__About this task__
Images should be omitted while the rest of the data is duplicated exactly.

__Exercise material__
--- START ---

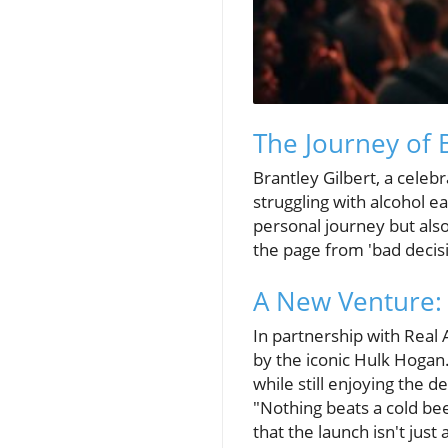
The Journey of 
Brantley Gilbert, a cele
struggling with alcohol ea
personal journey but also
the page from 'bad decis
A New Venture: 
In partnership with Real 
by the iconic Hulk Hogan.
while still enjoying the 
"Nothing beats a cold bee
that the launch isn't jus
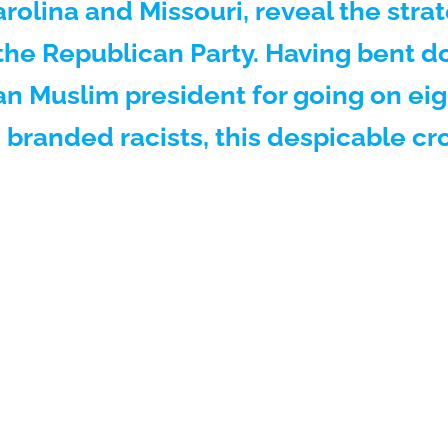
Carolina and Missouri, reveal the stra
f the Republican Party. Having bent d
n Muslim president for going on eigh
g branded racists, this despicable c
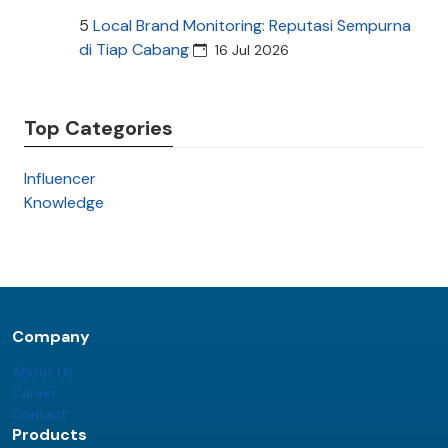
5
Local Brand Monitoring: Reputasi Sempurna
di Tiap Cabang
16 Jul 2026
Top Categories
Influencer
Knowledge
Company
About Us
Career
Contact
Products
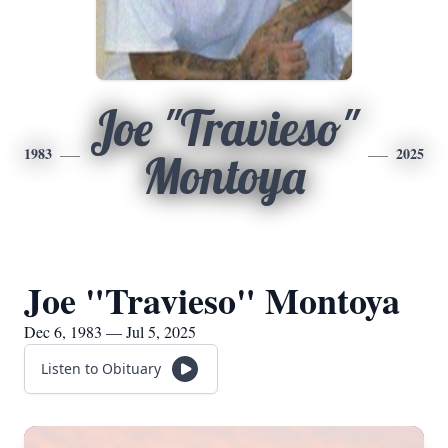
Joe "Travieso"
1983
2025
Montoya
Joe "Travieso" Montoya
Dec 6, 1983 — Jul 5, 2025
Listen to Obituary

--- END ---

__Task answer__
The Journey of 
Brantley Gilbert, a cele
struggling with alcohol ea
personal journey but also
the page from 'bad decis
A New Venture: 
In partnership with Real 
by the iconic Hulk Hogan.
while still enjoying the 
"Nothing beats a cold bee
that the launch isn't jus
Carolina and Missouri, reveal the stra
f the Republican Party. Having bent d
n Muslim president for going on eigh
g branded racists, this despicable c
5
Local Brand Monitoring: Reputasi Sempurna
di Tiap Cabang
16 Jul 2026
Top Categories
Influencer
Knowledge
Company
About Us
Career
Contact
Products
Joe "Travieso"
1983
2025
Montoya
Joe "Travieso" Montoya
Dec 6, 1983 — Jul 5, 2025
Listen to Obituary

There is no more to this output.